In [1]:
import pandas

dataset = pandas.read_table("ICPSR_37692/DS0002/37692-0002-Data.tsv", low_memory=False)

In [2]:
def remove_indet(frame, variable_name, keep_dontknow=False, dontknow_signal="-1"):
    ''' 
    Removes entries from the dataframe for which the given variables has a negative, indeterminate value.
    When keep_dontknow is true, it preserves entries for which the value was "-1", which is used in the data as a generic
    "don't know" signal.

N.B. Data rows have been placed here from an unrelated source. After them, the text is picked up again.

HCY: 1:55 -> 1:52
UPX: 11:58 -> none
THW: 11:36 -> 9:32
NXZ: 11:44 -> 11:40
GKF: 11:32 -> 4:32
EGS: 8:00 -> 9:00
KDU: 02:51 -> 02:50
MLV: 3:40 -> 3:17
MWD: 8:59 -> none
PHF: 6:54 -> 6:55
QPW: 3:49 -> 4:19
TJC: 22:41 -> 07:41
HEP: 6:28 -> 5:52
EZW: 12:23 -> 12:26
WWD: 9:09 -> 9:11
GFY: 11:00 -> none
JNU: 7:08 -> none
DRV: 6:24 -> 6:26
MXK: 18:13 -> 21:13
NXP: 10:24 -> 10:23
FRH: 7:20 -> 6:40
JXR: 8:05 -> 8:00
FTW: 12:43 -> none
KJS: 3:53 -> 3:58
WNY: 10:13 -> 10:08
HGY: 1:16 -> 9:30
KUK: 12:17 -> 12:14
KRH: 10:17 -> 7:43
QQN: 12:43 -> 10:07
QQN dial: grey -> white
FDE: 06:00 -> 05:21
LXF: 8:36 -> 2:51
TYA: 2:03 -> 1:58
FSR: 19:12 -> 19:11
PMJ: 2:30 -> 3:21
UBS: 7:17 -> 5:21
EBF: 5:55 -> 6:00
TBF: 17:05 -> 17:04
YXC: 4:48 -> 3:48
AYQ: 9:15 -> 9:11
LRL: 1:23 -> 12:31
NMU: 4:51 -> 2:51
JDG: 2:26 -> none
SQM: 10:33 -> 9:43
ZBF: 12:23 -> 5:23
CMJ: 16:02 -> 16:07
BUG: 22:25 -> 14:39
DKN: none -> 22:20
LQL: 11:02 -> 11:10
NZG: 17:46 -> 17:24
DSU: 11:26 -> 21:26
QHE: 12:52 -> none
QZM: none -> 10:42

That operation does not preserve order.
    '''
    neg_mask = frame[f'{variable_name}'].str[0] == "-"
    if keep_dontknow:
        frame1 = frame.query('not @neg_mask')
        frame2 = frame.query(f'{variable_name} == "{dontknow_signal}"')
        frame = pandas.concat([frame1, frame2])
    else:
        frame = frame.query('not @neg_mask')

    return frame
    

In [3]:
'''Select only self-identified transgender people.'''

trans_data = dataset.query('V1212 == "3"')

First, we will cut the data into sets for specific interest groups.

In [4]:
'''
Select only data on non-straight people. This excludes V1213 answer 2, 
and also people who failed to indicate sexual orientation.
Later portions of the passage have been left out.